Por Eduardo Labarca
El acto más trascendente del papado de Benedicto XVI ha sido ‒¡oh ironía!‒ su renuncia intempestiva. A las pocas horas de que la anunciara en latín con voz meliflua, comenzó la cascada de alabanzas hacia él como si ya estuviera muerto. “Era tan elegante”, se lamentó una amiga poeta.
Personaje digno de una novela filosófica o un drama shakesperiano, Benedicto XVI ha hecho lo que nadie: renunciar a la más alta posición a que podía aspirar en la vida. Su mirada y su voz suave denotan la ebullición espiritual interior, la duda mencionada por Cristián Warnken en un artículo. Sin embargo, Ratzinger es para mí no sólo el ser angélico que describe, sino a la vez un hombre diabólico, esencialmente alemán en su tortura interior, y por lo mismo me apasiona.
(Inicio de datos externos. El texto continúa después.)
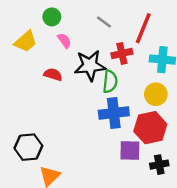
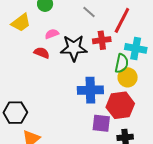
pink semicircle: (64, 41) -> (52, 34), moved, turned -80
green semicircle: (110, 82) -> (122, 63), moved

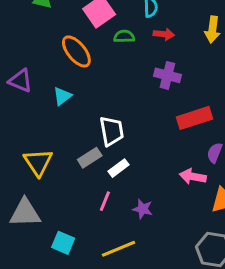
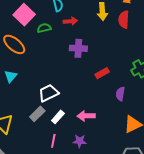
red rectangle: (194, 118) -> (102, 73), size x0.6
white trapezoid: (112, 131) -> (48, 93), turned -95
pink arrow: (193, 177) -> (86, 116), moved

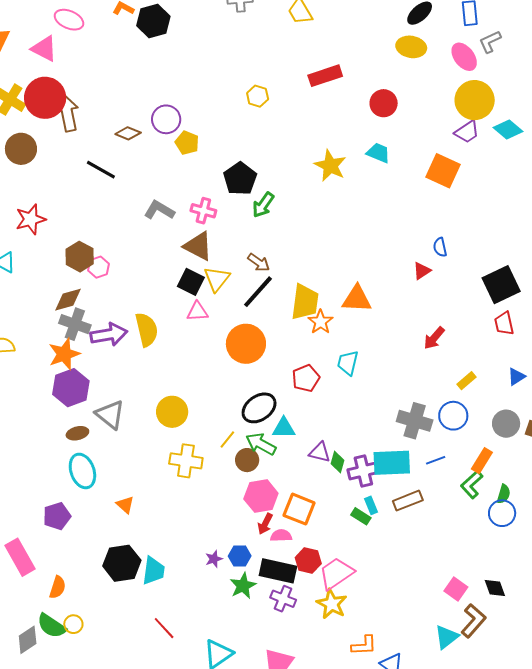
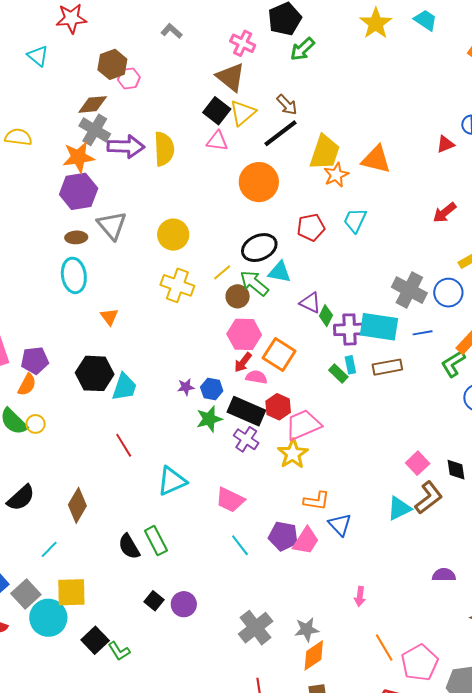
gray L-shape: (159, 210) -> (172, 31), moved, size x0.7
purple pentagon: (57, 516) -> (35, 360), moved

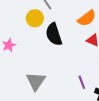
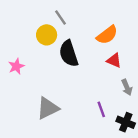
gray triangle: (36, 81) -> (48, 108), turned 30

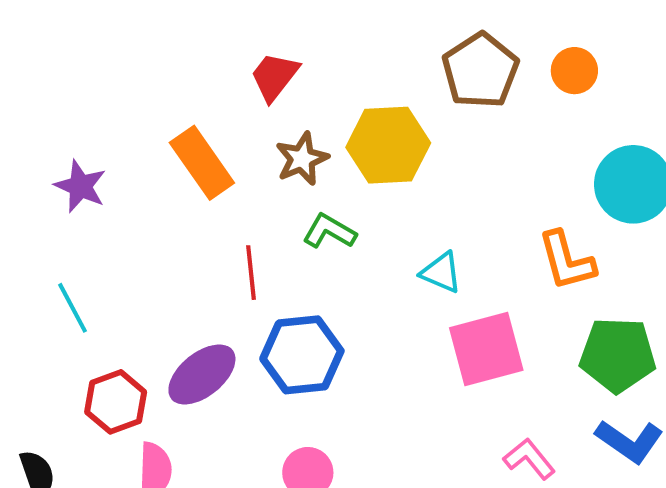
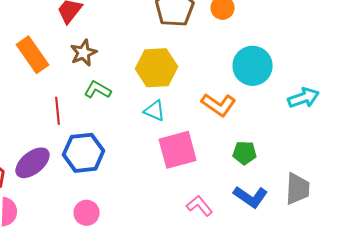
yellow hexagon: (388, 145) -> (157, 68), moved
orange L-shape: (567, 261) -> (219, 105), turned -40
green pentagon: (618, 355) -> (245, 153), size x0.6

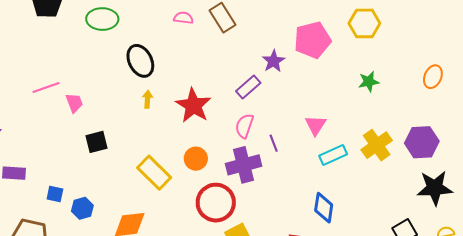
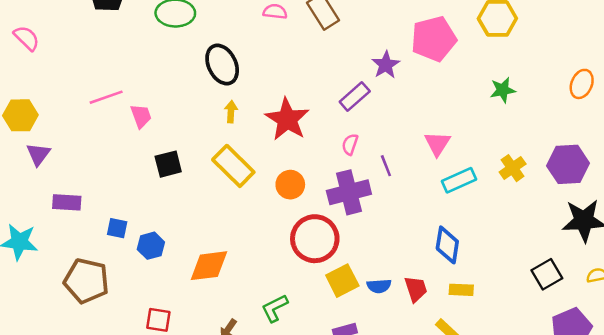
pink semicircle: (244, 126) -> (350, 144), size x0.7
yellow cross: (377, 145) -> (513, 168), size x0.7
yellow rectangle: (154, 173) -> (233, 166), moved

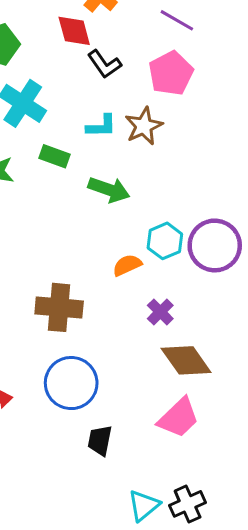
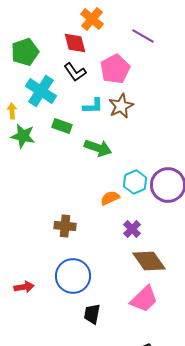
black L-shape: (104, 64) -> (75, 72), moved
pink pentagon: (171, 73) -> (115, 69), moved
brown cross: (59, 307) -> (65, 226), size x0.7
Desde su puesto de guardián de la doctrina le aseguró la retaguardia al papa polaco. Quizás Benedicto dudara en el insomnio de sus noches, pero de día no vacilaba en ir desmontando con eficiencia germana todos los intentos de reflexión de quienes han deseado que la Iglesia Católica avance ideológicamente con los tiempos. A esos grupos y comunidades los amenazó, los silenció y los empujó casi a la extinción: ¡buen trabajo! Encerrado en su gabinete del Vaticano, sin contacto con la palpitación de las multitudes, sumergido en sus libros y evangelios, arrodillado ante su dios, el cardenal Ratzinger salvaguardó el más oligárquico concepto de la Iglesia Católica, esa iglesia simbolizada por el Opus Dei y otros feudos conservadores entrelazados hoy con los bancos y las multinacionales.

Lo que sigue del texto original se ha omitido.